----- Records for processing
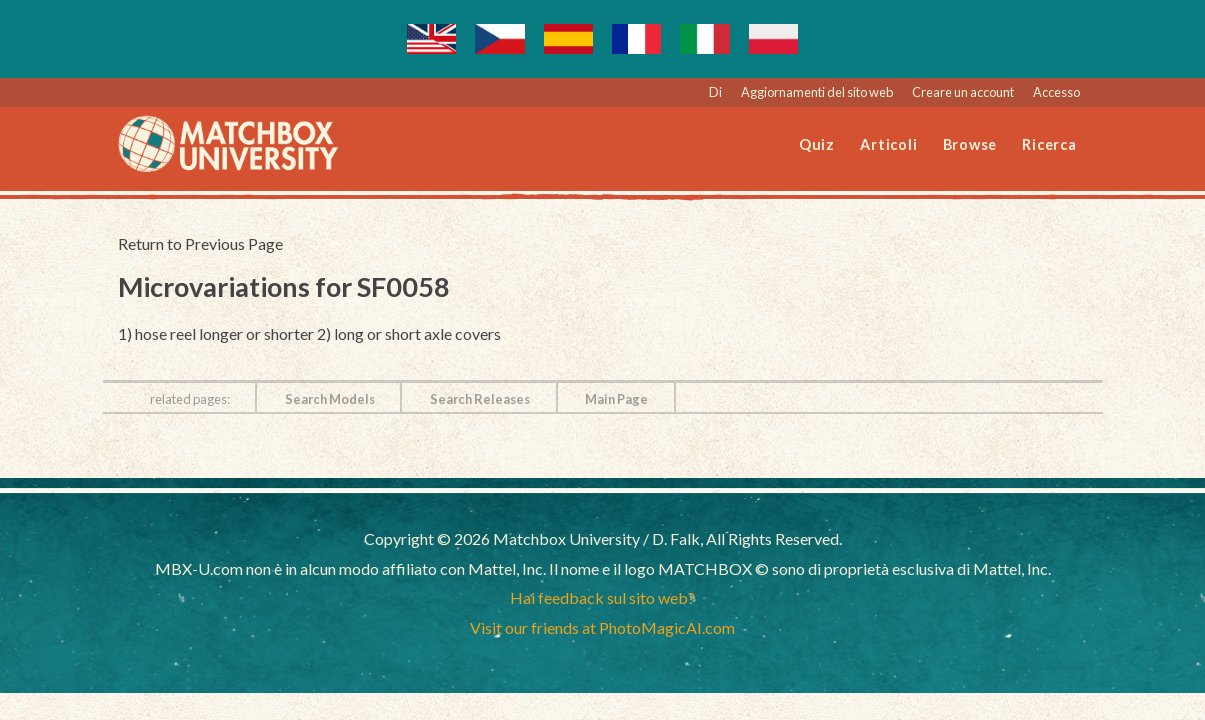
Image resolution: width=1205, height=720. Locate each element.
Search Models (330, 399)
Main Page (616, 399)
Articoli (888, 144)
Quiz (817, 144)
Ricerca (1049, 144)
----------
Assigned task.
Omit the pictures and reproduce the listing exactly.

Exercise answer.
Image resolution: width=1205, height=720. Locate each element.
Search Models (330, 399)
Main Page (616, 399)
Articoli (888, 144)
Quiz (817, 144)
Ricerca (1049, 144)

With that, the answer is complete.